Aim of the task :: Lines below containing the word "path" should be copied out.
*** Source information
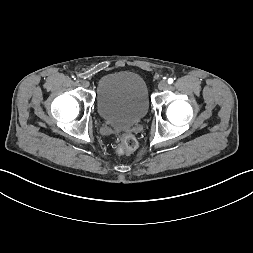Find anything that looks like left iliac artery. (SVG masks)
I'll return each instance as SVG.
<instances>
[{
  "label": "left iliac artery",
  "instance_id": "left-iliac-artery-1",
  "mask_svg": "<svg viewBox=\"0 0 253 253\" xmlns=\"http://www.w3.org/2000/svg\"><path fill=\"white\" fill-rule=\"evenodd\" d=\"M173 81H174L173 78H169V79H168V83H169V84H172Z\"/></svg>",
  "mask_w": 253,
  "mask_h": 253
}]
</instances>
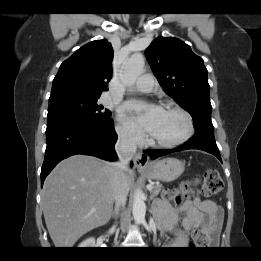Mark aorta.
<instances>
[{
  "label": "aorta",
  "mask_w": 261,
  "mask_h": 261,
  "mask_svg": "<svg viewBox=\"0 0 261 261\" xmlns=\"http://www.w3.org/2000/svg\"><path fill=\"white\" fill-rule=\"evenodd\" d=\"M144 65L145 60L142 54L136 53L127 59L122 65L123 83L129 86L133 85L137 78L143 73ZM132 214L136 224H141L145 221L146 205L144 202V194L139 190L134 194Z\"/></svg>",
  "instance_id": "762f6f07"
}]
</instances>
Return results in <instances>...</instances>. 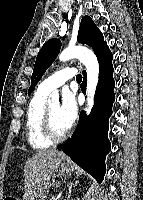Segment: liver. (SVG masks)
Listing matches in <instances>:
<instances>
[{"label":"liver","instance_id":"obj_1","mask_svg":"<svg viewBox=\"0 0 143 200\" xmlns=\"http://www.w3.org/2000/svg\"><path fill=\"white\" fill-rule=\"evenodd\" d=\"M67 156L57 150H39L24 167V200H45L51 186L50 177L58 172Z\"/></svg>","mask_w":143,"mask_h":200}]
</instances>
******
Result for this exercise ::
  "mask_svg": "<svg viewBox=\"0 0 253 253\" xmlns=\"http://www.w3.org/2000/svg\"><path fill=\"white\" fill-rule=\"evenodd\" d=\"M173 81H174L173 78H169V79H168V83H169V84H172Z\"/></svg>",
  "mask_svg": "<svg viewBox=\"0 0 261 261\" xmlns=\"http://www.w3.org/2000/svg\"><path fill=\"white\" fill-rule=\"evenodd\" d=\"M144 65L145 60L142 54L136 53L127 59L122 65L123 83L129 86L133 85L137 78L143 73ZM132 214L136 224H141L145 221L146 205L144 202V194L139 190L134 194Z\"/></svg>",
[{"label":"liver","instance_id":"obj_1","mask_svg":"<svg viewBox=\"0 0 143 200\" xmlns=\"http://www.w3.org/2000/svg\"><path fill=\"white\" fill-rule=\"evenodd\" d=\"M67 156L57 150H39L24 167V200H45L51 186L50 177L58 172Z\"/></svg>","mask_w":143,"mask_h":200}]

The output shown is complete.